[Extracted records]
........

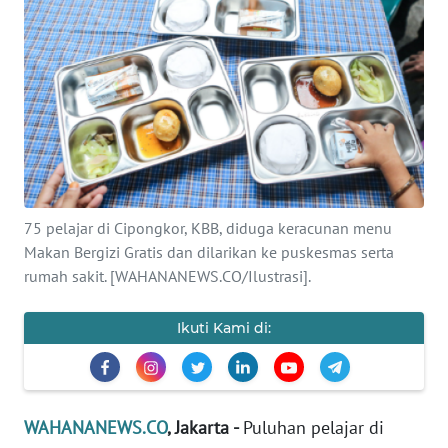
SAINS-TEKNO
KESEHATAN
INTERNASIONAL
SERBA-SERBI
75 pelajar di Cipongkor, KBB, diduga keracunan menu
PENDIDIKAN
Makan Bergizi Gratis dan dilarikan ke puskesmas serta
rumah sakit. [WAHANANEWS.CO/Ilustrasi].
OLAHRAGA
Ikuti Kami di:
OPINI
EDITORIAL
WAHANANEWS.CO
, Jakarta -
Puluhan pelajar di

........

▶ REQUIREMENT
Every record, from top to bottom, gets written out exactly; no picture goes into the copy.

▶ ANSWER BOX
SAINS-TEKNO
KESEHATAN
INTERNASIONAL
SERBA-SERBI
75 pelajar di Cipongkor, KBB, diduga keracunan menu
PENDIDIKAN
Makan Bergizi Gratis dan dilarikan ke puskesmas serta
rumah sakit. [WAHANANEWS.CO/Ilustrasi].
OLAHRAGA
Ikuti Kami di:
OPINI
EDITORIAL
WAHANANEWS.CO
, Jakarta -
Puluhan pelajar di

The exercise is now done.